I’m new to Erlang and learning about it by reading through “Programming Erlang” (thank you Joe Armstrong for this excellent book). I just finished chapter 8 and was mulling over the first of the programming exercises from section 8.11:

bq. Write a function start(AnAtom, Fun) to register AnAtomas spawn(Fun). Make sure your program works correctly in the case when two parallel processes simultaneously evaluate start/2. In this case, you must guarantee that one of these processes succeeds and the other fails.

I was stumped at first, but then I found the following discussion post, “Programming Erlang Exercise 8.11”: , which presented a seemingly logical solution.

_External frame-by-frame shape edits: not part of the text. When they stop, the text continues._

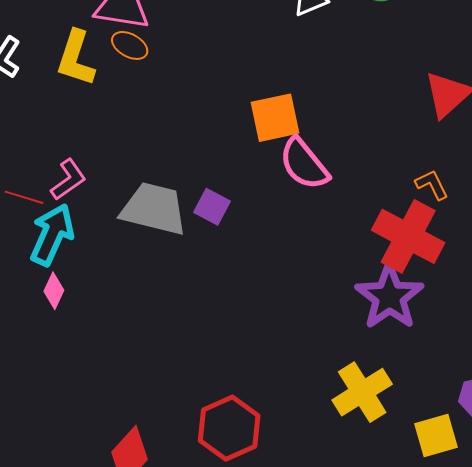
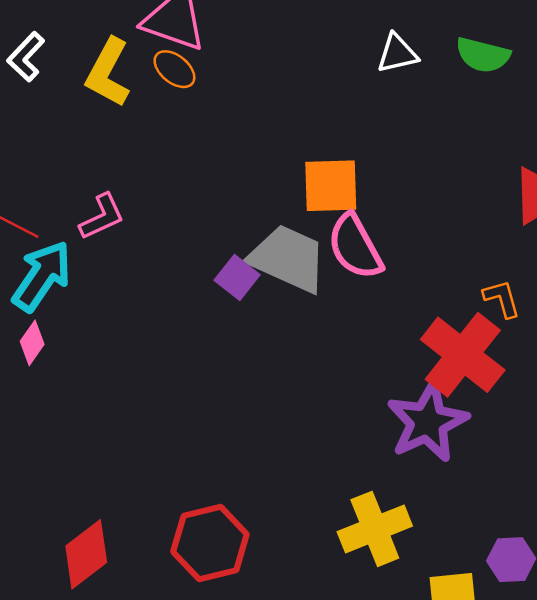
pink L-shape: (68, 180) -> (102, 217), moved
gray trapezoid: (154, 209) -> (288, 258), moved

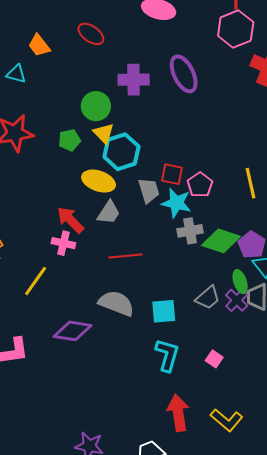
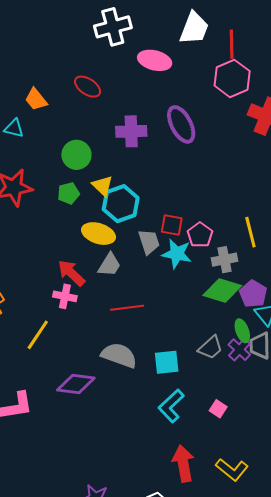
green circle: (96, 106) -> (76, 155), moved
gray cross: (190, 231) -> (225, 260), moved
cyan L-shape: (167, 355) -> (171, 406), turned -148

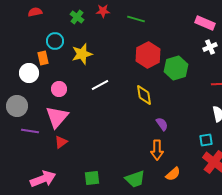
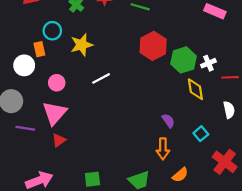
white cross: (210, 47) -> (208, 63), moved
yellow diamond: (144, 95) -> (195, 89), moved
cyan square: (206, 140) -> (201, 134), moved, turned -32

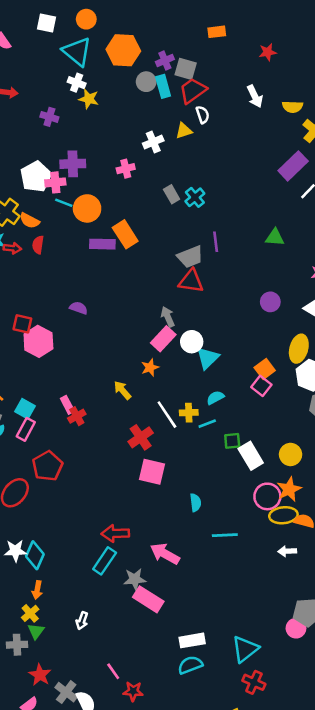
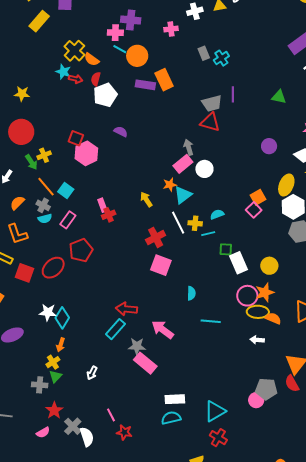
white pentagon: (36, 177) -> (105, 95), moved
cyan triangle: (208, 358) -> (183, 195), moved
cyan square: (25, 409) -> (66, 191), moved

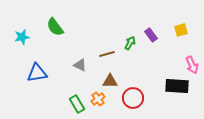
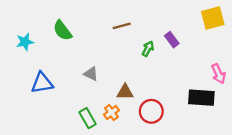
yellow square: (181, 30) -> (213, 18), moved, size x1.5
brown line: (107, 54) -> (122, 26), moved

The solution in that thread did raise 2 interesting questions for me that I wanted to throw out to any experienced Erlang programmers:

  1. How is the BIF register/2 function implemented to be an atomic call? I looked in the Erlang documentation online and could not find any details. As a BIF it is implemented in C, so I suppose there a lot of possibilities, but is there any way for a curious person to find out?

  2. Is this problem of multiple processes trying to call register/2 at the same time something that you (experienced with Erlang) run into a lot and have to code around or is this problem more theoretical?

10 Dec 2007, 03:23
Alain O'Dea (41 posts)

I am new to Erlang as well and this problem had me so stumped that I nearly abandoned the book altogether. Years of using Object-oriented programming languages with bolted on concurrency support had left me with limited problem solving skills for concurrent problems.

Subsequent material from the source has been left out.